In my head, mountains are things that are thousands of metres high, and usually covered in snow. When someone suggested hiking up Scafell Pike in the Lake District, my first thought was “that sounds fun” (my first thought about most things), and on finding out Scafell is ‘only’ 978m, my second thought was “shame it’s not a bit higher”. This turned out to be one of the more naive thoughts I’ve ever had.
I’m part of a group of 16 people who are raising funds to provide a day centre for vulnerable children in a remote part of South Africa, and the Scafell trip was part of our fundraising plan. We are a mixed group in terms of age, fitness, and experience with this sort of challenge, so when the day of our hike turned out to be one of those grey, wet and miserable days that England does so well, spirits were not exactly high as we drove to our starting point at Seathwaite.
While it wasn’t raining particularly hard, after an hour or so of hiking we were all wet through, and already a few people were starting to question the wisdom of the trip. The weather made navigation tricky, and when we met a mountain guide who told us that she was not intending to take her group to the summit as conditions were too difficult, the cautionary voices grew a little louder – and understandably so. Already, I was realising that I had underestimated Scafell Pike.
We decided to continue. This is a group of people that have come together in order to challenge themselves, and it was agreed to go higher, via a slightly different route, and see how things went.
The rain kept falling, turning paths into streams and making the rocks dangerously greasy.
As we got higher, the fog came in, limiting visibility to around 20-30m at times.
But we kept climbing.
Then we came across a father and son who were basically lost on the mountain. They were not really dressed for the conditions, and didn’t have a proper map – only a tourist guide to the top which was hopelessly inadequate on a day like this … we added them to our group – and kept walking.
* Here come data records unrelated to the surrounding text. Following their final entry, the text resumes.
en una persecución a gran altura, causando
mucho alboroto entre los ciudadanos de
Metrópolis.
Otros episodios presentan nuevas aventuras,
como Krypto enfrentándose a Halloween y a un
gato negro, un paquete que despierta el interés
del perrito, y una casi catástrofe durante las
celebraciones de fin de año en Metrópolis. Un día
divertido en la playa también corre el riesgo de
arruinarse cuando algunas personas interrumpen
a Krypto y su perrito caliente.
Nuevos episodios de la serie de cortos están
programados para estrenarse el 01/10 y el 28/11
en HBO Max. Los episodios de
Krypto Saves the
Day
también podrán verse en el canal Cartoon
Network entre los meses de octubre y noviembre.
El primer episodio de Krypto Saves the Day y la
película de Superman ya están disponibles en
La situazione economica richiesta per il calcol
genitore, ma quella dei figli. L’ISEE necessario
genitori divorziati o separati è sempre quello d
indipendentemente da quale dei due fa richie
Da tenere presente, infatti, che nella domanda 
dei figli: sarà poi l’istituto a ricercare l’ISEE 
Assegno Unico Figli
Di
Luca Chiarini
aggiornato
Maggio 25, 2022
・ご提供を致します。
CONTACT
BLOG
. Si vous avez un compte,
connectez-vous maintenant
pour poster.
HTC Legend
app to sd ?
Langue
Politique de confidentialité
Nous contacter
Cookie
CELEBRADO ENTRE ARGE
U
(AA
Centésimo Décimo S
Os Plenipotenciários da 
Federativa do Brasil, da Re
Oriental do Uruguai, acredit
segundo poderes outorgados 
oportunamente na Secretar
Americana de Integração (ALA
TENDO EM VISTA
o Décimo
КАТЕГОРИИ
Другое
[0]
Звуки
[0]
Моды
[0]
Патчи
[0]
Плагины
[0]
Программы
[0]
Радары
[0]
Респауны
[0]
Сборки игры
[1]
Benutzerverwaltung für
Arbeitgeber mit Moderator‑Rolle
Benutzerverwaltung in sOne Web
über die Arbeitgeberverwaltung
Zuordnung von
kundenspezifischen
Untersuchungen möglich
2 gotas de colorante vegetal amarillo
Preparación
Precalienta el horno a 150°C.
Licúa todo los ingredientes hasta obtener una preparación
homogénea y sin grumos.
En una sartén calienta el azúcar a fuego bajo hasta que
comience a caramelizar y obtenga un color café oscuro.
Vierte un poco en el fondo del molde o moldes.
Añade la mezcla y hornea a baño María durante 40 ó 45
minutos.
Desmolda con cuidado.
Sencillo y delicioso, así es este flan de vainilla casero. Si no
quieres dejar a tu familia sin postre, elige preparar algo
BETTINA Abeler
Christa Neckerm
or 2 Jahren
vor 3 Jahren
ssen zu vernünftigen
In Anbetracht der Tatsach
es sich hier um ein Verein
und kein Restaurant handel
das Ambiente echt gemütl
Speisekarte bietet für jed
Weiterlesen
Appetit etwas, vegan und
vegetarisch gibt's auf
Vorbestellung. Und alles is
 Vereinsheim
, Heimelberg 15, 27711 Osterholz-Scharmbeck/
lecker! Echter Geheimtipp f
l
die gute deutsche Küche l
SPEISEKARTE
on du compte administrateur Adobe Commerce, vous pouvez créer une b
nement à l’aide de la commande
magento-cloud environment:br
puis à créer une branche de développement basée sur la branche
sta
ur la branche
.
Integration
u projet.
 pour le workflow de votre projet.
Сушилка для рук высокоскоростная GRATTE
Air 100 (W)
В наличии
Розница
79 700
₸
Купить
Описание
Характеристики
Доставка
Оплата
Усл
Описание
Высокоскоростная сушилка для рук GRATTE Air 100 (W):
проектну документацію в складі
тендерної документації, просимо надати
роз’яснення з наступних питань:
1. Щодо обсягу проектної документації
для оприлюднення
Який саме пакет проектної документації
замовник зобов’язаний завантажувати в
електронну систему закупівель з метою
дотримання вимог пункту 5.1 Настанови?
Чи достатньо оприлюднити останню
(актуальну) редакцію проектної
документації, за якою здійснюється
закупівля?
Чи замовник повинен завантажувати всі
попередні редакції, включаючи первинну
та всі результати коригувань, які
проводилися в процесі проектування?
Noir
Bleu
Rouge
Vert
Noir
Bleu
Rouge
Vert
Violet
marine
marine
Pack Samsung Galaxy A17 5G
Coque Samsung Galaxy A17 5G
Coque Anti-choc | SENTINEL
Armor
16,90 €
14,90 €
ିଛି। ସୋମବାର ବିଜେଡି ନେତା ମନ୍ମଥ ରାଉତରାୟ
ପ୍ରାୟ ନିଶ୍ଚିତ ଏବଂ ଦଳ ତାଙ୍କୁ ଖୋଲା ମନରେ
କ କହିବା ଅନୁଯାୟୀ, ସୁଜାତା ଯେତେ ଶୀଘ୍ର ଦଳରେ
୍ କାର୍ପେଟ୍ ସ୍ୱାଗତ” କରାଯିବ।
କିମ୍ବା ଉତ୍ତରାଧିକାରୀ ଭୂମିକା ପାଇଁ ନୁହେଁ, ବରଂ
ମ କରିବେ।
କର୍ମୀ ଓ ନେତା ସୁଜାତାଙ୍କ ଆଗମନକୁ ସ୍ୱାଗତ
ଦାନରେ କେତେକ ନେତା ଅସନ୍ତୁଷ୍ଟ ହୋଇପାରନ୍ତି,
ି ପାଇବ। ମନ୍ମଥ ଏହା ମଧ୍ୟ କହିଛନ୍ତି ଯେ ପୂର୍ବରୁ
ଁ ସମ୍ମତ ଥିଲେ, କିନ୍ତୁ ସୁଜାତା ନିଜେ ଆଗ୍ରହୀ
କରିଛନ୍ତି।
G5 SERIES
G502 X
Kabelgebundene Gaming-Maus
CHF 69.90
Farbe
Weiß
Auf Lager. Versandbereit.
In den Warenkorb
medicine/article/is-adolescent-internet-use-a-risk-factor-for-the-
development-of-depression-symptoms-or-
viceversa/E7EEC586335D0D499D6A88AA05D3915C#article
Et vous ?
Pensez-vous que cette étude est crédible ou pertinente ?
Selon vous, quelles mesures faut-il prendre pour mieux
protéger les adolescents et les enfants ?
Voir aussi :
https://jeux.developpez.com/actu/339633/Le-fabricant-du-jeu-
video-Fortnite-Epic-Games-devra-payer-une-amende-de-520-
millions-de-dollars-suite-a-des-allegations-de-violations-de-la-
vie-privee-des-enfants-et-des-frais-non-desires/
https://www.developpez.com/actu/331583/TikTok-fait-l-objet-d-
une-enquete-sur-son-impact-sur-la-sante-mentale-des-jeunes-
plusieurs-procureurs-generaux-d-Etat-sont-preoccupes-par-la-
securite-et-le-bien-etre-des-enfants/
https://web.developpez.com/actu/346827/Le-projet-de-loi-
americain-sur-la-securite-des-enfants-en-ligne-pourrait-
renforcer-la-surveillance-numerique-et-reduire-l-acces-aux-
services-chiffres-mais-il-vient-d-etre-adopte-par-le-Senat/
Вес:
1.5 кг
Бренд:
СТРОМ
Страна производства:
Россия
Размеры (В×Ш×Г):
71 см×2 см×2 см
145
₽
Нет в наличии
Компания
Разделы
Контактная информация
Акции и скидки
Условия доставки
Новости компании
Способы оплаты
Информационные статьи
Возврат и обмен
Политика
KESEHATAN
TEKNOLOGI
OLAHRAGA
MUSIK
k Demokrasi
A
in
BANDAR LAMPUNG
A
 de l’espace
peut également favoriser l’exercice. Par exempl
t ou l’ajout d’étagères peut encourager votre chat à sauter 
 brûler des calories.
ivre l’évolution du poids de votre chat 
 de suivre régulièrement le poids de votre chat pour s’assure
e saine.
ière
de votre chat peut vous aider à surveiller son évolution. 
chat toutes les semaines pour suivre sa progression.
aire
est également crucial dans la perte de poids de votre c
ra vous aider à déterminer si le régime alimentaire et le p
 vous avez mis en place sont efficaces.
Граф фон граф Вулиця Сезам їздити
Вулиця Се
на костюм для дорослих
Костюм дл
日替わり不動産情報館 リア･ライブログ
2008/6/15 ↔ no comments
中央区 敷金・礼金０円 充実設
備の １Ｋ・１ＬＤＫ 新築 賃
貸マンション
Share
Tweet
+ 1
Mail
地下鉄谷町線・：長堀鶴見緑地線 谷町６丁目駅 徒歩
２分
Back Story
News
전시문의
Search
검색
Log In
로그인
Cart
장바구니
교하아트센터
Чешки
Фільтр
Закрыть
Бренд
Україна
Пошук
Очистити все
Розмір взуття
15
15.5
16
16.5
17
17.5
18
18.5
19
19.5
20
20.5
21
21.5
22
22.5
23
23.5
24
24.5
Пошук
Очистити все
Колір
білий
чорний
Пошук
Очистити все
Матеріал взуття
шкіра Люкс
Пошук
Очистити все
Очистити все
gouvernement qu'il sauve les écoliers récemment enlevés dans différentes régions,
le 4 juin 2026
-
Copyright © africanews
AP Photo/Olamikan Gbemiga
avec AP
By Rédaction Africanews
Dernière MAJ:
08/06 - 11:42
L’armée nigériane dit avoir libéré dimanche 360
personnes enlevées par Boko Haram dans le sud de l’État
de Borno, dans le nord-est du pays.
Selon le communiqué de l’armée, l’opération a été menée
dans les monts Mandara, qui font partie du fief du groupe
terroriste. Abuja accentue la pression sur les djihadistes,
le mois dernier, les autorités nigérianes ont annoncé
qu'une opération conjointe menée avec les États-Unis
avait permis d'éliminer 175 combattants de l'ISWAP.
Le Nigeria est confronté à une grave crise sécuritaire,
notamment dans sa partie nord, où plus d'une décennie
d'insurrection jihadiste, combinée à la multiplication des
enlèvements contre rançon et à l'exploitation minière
After around five hours, we came to last part of the hike, which is over shattered volcanic rocks, ranging in size from small stones to large boulders. It’s almost other-worldly – barren, and harshly beautiful. Navigation by now was extremely demanding – the cairns marking the path were difficult to see in the fog, and in the end we didn’t make the summit. The last few hundred metres is quite steep, and was too dangerous under the circumstances. We turned back around 400m from the top of the mountain.
We descended via a different route – faster, but with it’s own set of challenges. Many of the paths had by now turned into small rivers, there were some steep and narrow sections of path, and obviously we were all tired by this point … despite this, the spirits in the group remained remarkably high. We made it back to our cars at about 6pm, nine hours after setting off.
Had you told me that morning that I would be happy to turn back only a few hundred metres from the summit of a mountain, I would not have believed you. That day, we all learned something about ourselves as individuals, and as a group. Personally, I realised that the overall success of the group was more valuable and more rewarding than any individual success might have been. With the weather pitched against us, for all 16 people to get that close to the top, and back down again without any major issues or injuries was a remarkable achievement.
Edmund Hillary famously said “it is not the mountain we conquer, but ourselves”. It might seem a little conceited to compare climbing Everest with hiking a rainy mountain in England, but on that grey day in the Lake District, all 16 of us came a little closer to understanding what Hillary meant.